Removing stopwords means a process that removes common words from text data. This is done to improve the performance of natural language processing (NLP) tasks. Words like “and“, “is“ don’t add much value to the overall text or its meaning. Therefore, its important to remove such words from your data before analyzing.
Now we have a properly cleaned dataset ready to be analyzed.
from textblob import TextBlob
# Function to get sentiment score
def get_sentiment(text):
return TextBlob(text).sentiment.polarity
# Apply sentiment function
df["sentiment_score"] = df["cleaned_review"].apply(get_sentiment)
# Categorize as Positive, Negative, or Neutral
df["sentiment"] = df["sentiment_score"].apply(lambda x: "Positive" if x > 0 else ("Negative" if x < 0 else "Neutral"))
df.head()
TextBlob is a Python library that analyzes text. It's used for Natural Language Processing tasks and can help you understand a text's grammatical structure. One of the features of TextBlob is sentiment analysis, which we have used here.
Once the sentiment score is determined for each record in the dataset, its time to visualize the results.
import matplotlib.pyplot as plt
import seaborn as sns
plt.figure(figsize=(6,4))
sns.countplot(x=df["sentiment"], hue= df["sentiment"], palette="coolwarm", legend=False)
plt.title("Distribution of Sentiments in Movie Reviews")
plt.xlabel("Sentiment")
plt.ylabel("Count")
plt.show()
# Calculate review length
df["review_length"] = df["review"].apply(lambda x: len(x.split()))
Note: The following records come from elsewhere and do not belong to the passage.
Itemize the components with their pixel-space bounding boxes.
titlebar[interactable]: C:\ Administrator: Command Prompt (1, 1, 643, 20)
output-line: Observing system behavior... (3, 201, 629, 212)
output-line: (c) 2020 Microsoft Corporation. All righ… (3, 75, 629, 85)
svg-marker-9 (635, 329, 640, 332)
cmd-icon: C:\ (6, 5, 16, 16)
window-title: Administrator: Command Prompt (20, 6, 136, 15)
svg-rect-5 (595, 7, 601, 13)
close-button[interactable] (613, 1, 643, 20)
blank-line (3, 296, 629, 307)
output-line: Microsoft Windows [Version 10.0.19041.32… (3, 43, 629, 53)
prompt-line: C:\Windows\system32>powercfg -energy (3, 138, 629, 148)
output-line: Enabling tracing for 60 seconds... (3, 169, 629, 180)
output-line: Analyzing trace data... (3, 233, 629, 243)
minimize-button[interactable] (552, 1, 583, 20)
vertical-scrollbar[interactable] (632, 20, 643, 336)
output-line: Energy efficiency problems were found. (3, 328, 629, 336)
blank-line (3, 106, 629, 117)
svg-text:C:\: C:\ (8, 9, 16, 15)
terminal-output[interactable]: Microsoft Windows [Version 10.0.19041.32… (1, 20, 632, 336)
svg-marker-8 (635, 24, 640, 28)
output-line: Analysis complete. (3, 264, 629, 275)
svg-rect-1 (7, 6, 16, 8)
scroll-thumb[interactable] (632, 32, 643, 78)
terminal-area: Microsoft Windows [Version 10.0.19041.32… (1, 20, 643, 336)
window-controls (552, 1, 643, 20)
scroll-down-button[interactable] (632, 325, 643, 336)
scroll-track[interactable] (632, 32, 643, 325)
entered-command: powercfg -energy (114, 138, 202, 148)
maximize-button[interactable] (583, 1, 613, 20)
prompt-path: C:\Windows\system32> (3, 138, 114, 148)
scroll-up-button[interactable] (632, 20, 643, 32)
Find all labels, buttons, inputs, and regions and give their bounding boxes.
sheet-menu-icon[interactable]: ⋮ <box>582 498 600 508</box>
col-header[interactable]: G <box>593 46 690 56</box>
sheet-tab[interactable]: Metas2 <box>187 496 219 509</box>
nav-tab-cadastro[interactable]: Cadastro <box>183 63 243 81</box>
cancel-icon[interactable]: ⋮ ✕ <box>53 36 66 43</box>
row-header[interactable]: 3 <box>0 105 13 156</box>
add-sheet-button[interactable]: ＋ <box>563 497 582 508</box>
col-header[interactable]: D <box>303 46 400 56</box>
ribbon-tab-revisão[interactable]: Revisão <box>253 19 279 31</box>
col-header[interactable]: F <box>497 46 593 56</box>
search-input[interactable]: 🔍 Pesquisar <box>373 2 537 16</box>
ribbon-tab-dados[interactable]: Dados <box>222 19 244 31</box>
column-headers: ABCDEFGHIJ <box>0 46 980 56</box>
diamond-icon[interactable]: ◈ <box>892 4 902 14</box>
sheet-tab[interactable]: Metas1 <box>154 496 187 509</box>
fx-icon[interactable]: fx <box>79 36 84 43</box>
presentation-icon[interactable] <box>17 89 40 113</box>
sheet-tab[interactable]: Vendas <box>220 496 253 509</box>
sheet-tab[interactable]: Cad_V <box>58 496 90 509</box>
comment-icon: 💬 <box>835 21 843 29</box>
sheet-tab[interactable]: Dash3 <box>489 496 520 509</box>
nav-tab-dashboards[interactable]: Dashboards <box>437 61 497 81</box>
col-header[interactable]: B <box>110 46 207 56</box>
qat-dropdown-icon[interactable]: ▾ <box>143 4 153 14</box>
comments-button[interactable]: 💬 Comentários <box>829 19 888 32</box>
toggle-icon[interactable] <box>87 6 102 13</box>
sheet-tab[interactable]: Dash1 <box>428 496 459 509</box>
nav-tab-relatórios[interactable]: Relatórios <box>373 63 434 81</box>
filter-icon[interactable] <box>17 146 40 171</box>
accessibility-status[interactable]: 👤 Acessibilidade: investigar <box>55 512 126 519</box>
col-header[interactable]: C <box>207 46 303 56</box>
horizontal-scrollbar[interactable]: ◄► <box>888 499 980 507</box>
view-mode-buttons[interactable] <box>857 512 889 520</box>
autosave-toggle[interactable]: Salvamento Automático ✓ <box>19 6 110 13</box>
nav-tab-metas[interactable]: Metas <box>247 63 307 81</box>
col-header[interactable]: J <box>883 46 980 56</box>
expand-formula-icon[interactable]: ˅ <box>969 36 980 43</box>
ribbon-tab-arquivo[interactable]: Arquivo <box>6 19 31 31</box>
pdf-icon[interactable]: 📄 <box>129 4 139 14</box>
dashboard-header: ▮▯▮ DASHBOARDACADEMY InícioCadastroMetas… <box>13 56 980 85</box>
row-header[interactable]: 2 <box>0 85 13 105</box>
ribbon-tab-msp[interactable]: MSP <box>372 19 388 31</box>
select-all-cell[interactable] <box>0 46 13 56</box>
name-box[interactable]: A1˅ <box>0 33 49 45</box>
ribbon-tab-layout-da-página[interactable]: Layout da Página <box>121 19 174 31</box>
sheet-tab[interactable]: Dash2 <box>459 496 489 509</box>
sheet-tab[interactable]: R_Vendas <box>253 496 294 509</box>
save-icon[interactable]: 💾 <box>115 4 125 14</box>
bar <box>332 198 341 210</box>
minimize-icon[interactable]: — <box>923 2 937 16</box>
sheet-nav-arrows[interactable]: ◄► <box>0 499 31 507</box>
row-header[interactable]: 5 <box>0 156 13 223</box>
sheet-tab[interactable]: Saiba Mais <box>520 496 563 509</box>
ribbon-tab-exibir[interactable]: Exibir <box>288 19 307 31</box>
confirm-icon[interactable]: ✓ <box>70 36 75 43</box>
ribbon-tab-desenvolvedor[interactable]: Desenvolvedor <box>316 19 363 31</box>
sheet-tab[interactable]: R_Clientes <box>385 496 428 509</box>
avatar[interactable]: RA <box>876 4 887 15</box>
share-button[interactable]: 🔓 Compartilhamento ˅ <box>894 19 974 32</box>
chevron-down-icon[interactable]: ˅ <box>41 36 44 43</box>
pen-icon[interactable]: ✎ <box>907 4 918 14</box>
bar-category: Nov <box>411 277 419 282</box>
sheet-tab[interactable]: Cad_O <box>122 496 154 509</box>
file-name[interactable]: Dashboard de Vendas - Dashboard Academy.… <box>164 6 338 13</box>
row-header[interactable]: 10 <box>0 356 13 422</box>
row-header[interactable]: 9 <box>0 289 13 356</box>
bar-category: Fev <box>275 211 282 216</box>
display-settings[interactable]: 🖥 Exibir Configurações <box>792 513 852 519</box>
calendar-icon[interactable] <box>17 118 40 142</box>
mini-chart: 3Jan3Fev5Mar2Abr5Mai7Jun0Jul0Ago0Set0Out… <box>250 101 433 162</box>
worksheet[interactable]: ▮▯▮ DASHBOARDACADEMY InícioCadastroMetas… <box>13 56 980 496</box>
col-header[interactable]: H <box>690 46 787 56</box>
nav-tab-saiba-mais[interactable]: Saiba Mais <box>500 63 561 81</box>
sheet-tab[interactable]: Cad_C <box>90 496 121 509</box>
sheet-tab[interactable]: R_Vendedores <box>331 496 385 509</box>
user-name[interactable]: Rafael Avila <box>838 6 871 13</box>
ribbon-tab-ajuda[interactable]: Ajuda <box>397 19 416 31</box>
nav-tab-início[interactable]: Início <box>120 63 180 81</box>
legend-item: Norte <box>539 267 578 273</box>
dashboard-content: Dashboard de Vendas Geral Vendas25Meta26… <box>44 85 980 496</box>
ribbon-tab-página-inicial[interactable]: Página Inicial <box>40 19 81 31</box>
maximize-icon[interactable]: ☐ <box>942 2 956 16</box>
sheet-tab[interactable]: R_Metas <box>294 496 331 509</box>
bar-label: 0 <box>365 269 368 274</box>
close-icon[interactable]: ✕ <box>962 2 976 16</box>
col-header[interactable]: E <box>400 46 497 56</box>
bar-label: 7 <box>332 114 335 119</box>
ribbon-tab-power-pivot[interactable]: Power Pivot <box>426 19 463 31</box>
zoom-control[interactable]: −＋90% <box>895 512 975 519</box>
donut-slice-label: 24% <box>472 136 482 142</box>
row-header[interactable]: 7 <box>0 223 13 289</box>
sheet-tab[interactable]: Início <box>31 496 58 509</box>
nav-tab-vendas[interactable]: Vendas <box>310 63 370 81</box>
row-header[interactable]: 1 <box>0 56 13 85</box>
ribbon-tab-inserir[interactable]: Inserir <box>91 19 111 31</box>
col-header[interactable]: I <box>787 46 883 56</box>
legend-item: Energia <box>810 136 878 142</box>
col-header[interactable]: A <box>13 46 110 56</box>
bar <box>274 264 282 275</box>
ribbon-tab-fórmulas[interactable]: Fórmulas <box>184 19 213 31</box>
# Plot sentiment trends by review length
plt.figure(figsize=(10, 5))
sns.boxplot(x=df["sentiment"], y=df["review_length"], hue = df["sentiment"], palette="coolwarm", legend = False)
plt.xlabel("Sentiment")
plt.ylabel("Review Length (Word Count)")
plt.title("Sentiment Trend Across Review Length")
plt.show()
Above code aims to find a trend based on the review length.
Key Findings:
The dataset contained positive, negative and neutral reviews but most leaned towards positive or negative
The average length of negative reviews turned out be less than the average length of positive reviews.
GitHub Link:
https://github.com/isuri-balasooriya2/TheMathLab/tree/main/Sentiment_Analysis
Conclusion & Future Work:
The main objective of this project was to take a large dataset and prepare it for analysis. I have managed this by using re, nltk tokenization, nltk stopwords. I used NLP with build in modules in Python to analyze user reviews and derived a sentiment categorized as positive, negative and neutral.